IcebergReadInstructions
The IcebergReadInstructions
class specifies the instructions for reading Iceberg tables into Deephaven. These include column renames, table definitions, and special instructions for loading files from cloud storage.
Syntax
IcebergReadInstructions(
table_definition: Union[Dict[str, DType], List[Column]] = None,
data_instructions: S3Instructions = None,
column_renames: Dict[str, str] = None,
update_mode: IcebergUpdateMode = None,
snapshot_id: int = None
)
Parameters
Parameter | Type | Description |
---|---|---|
table_definition | Union[Dict[str, DType], List[Column]] | The table definition. If not given, the definition is inferred from the Iceberg schema. Setting a definition guarantees the returned table has the given definition. This is mostly used to specify a subset of Iceberg schema columns. |
data_instructions | S3Instructions | Special instructions for reading data files from S3 cloud storage. |
column_renames | Dict[str, str] | A mapping of old to new column names for the table. If not given, the column names are the same as the Iceberg schema. |
update_mode | IcebergUpdateMode | The update mode for the table. Options include:
|
snapshot_id | int | The snapshot ID to read. If not given, the most recent snapshot ID is used. |
Methods
None.
Constructors
An IcebergReadInstructions
is constructed directly from the class.
Examples
The following example creates an IcebergReadInstructions
object that renames Iceberg columns region
and item_type
to Area
and Category
in Deephaven, respectively:
from deephaven.experimental import iceberg
custom_instructions = iceberg.IcebergReadInstructions(
column_renames={"region": "Area", "item_type": "Category"}
)
The following example creates an IcebergReadInstructions
object that renames columns as well as specifies the table definition:
from deephaven.experimental import iceberg
from deephaven import dtypes as dht
custom_instructions = iceberg.IcebergReadInstructions(
column_renames={"region": "Area", "item_type": "Category", "unit_price": "Price"},
table_definition={
"Area": dht.string,
"Category": dht.string,
"Price": dht.double,
},
)
The following example creates four IcebergReadInstructions
objects. The first is for static Iceberg tables, the second is for Iceberg tables that can be manually refreshed, and the third and fourth are for Iceberg tables that will be refreshed automatically. The third uses the default value of 60 seconds, whereas the fourth sets the interval to 30 seconds.
from deephaven.experimental import iceberg
static_mode = iceberg.IcebergUpdateMode.static()
manual_refresh_mode = iceberg.IcebergUpdateMode.manual_refresh()
auto_refresh_mode_60s = iceberg.IcebergUpdateMode.auto_refresh()
auto_refresh_mode_30s = iceberg.IcebergUpdateMode.auto_refresh(auto_refresh_ms=30000)

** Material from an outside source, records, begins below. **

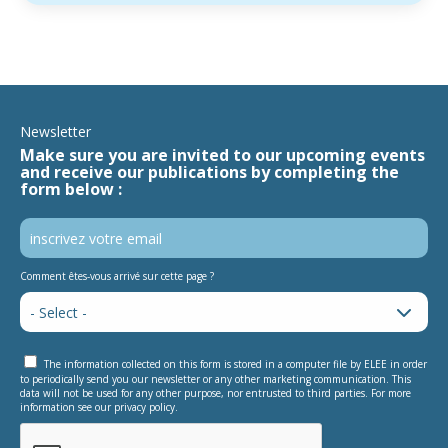
Newsletter
Make sure you are invited to our upcoming events
and receive our publications by completing the
form below :
Comment êtes-vous arrivé sur cette page ?
The information collected on this form is stored in a computer file by ELEE in order
to periodically send you our newsletter or any other marketing communication. This
data will not be used for any other purpose, nor entrusted to third parties. For more
information see our privacy policy.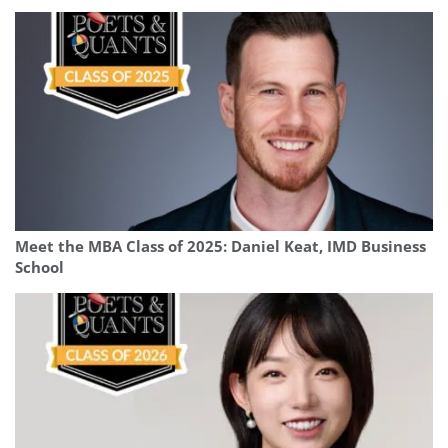
Meet the MBA Class of 2025: Daniel Keat, IMD Business
School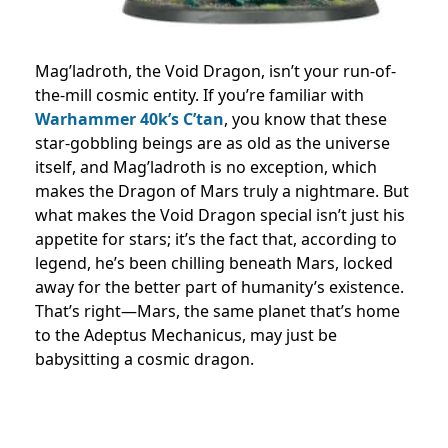
Mag’ladroth, the Void Dragon, isn’t your run-of-
the-mill cosmic entity. If you’re familiar with
Warhammer 40k’s C’tan
, you know that these
star-gobbling beings are as old as the universe
itself, and Mag’ladroth is no exception, which
makes the Dragon of Mars truly a nightmare. But
what makes the Void Dragon special isn’t just his
appetite for stars; it’s the fact that, according to
legend, he’s been chilling beneath Mars, locked
away for the better part of humanity’s existence.
That’s right—Mars, the same planet that’s home
to the Adeptus Mechanicus, may just be
babysitting a cosmic dragon.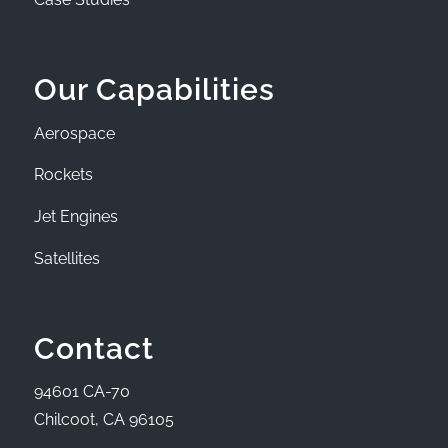
Our Capabilities
Aerospace
Rockets
Jet Engines
Satellites
Contact
94601 CA-70
Chilcoot, CA 96105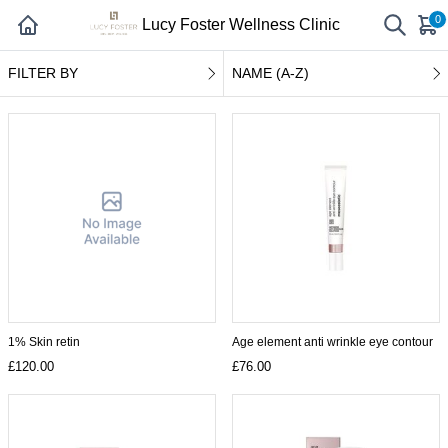
0
Lucy Foster Wellness Clinic
FILTER BY
NAME (A-Z)
1% Skin retin
Age element anti wrinkle eye contour
£120.00
£76.00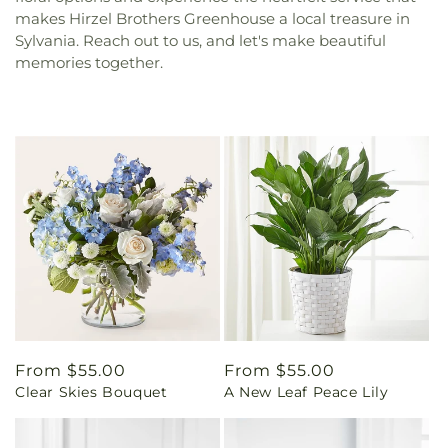
makes Hirzel Brothers Greenhouse a local treasure in
Sylvania. Reach out to us, and let's make beautiful
memories together.
Regular
From $55.00
Regular
From $55.00
Clear Skies Bouquet
A New Leaf Peace Lily
price
price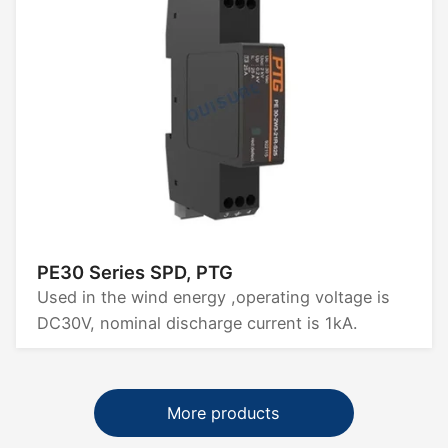
PE30 Series SPD, PTG
Used in the wind energy ,operating voltage is
DC30V, nominal discharge current is 1kA.
More products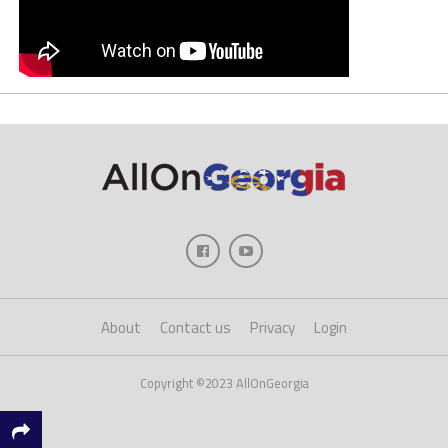
About
Contact us
Privacy
Login
Copyright ©2023 AllOnGeorgia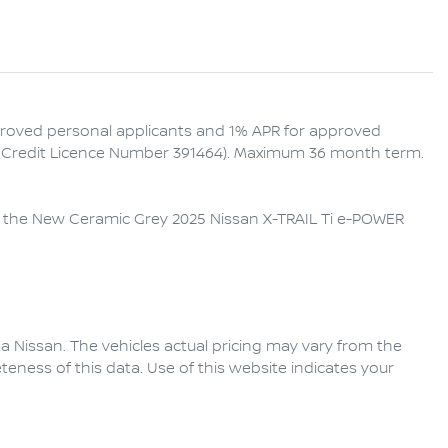
proved personal applicants and 1% APR for approved 
an Credit Licence Number 391464). Maximum 36 month term. 
th the New Ceramic Grey 2025 Nissan X-TRAIL Ti e-POWER 
a Nissan
. The vehicles actual pricing may vary from the
eness of this data. Use of this website indicates your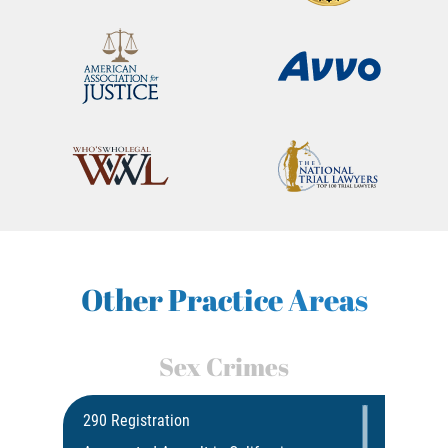
Other Practice Areas
Sex Crimes
290 Registration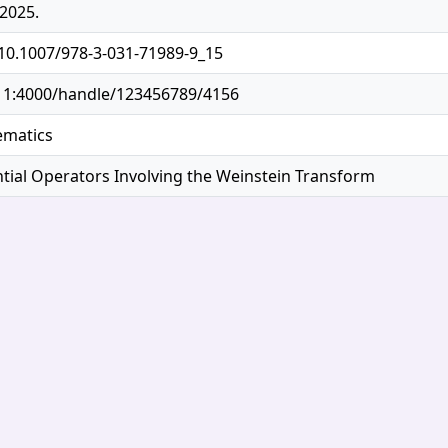
2025.
/10.1007/978-3-031-71989-9_15
.11:4000/handle/123456789/4156
ematics
tial Operators Involving the Weinstein Transform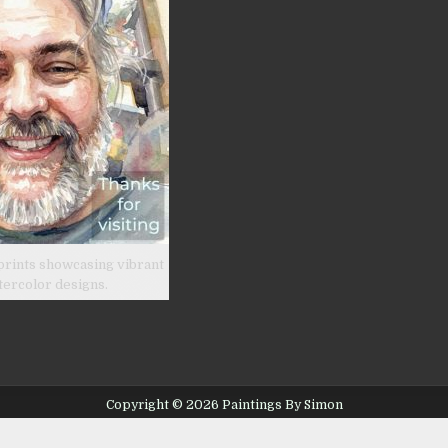
prints showcasing vibrant
tercolor designs.
Copyright © 2026 Paintings By Simon
Design by ThemesDNA.com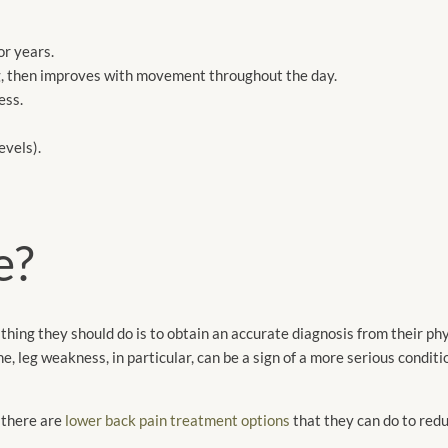
or years.
ng, then improves with movement throughout the day.
ess.
evels).
e?
st thing they should do is to obtain an accurate diagnosis from their p
ne, leg weakness, in particular, can be a sign of a more serious condi
, there are
lower back pain treatment options
that they can do to redu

static_instructions = iceberg.IcebergReadInstructions(update_mode=static_mode)
manual_refresh_instructions = iceberg.IcebergReadInstructions(
update_mode=manual_refresh_mode
)
auto_refresh_instructions_60s = iceberg.IcebergReadInstructions(
update_mode=auto_refresh_mode_60s
)
auto_refresh_instructions_30s = iceberg.IcebergReadInstructions(
update_mode=auto_refresh_mode_30s
)
The following example creates an IcebergReadInstructions
object that tells a catalog adapter about the region, access information, and endpoint for reading Iceberg tables from S3 cloud storage:
from deephaven.experimental import iceberg
from deephaven.experimental import s3
s3_instructions = s3.S3Instructions(
region_name="us-east-1",
access_key_id="admin",
secret_access_key="password",
endpoint_override="http://minio:9000",
)
iceberg_instructions = iceberg.IcebergReadInstructions(
data_instructions=s3_instructions
)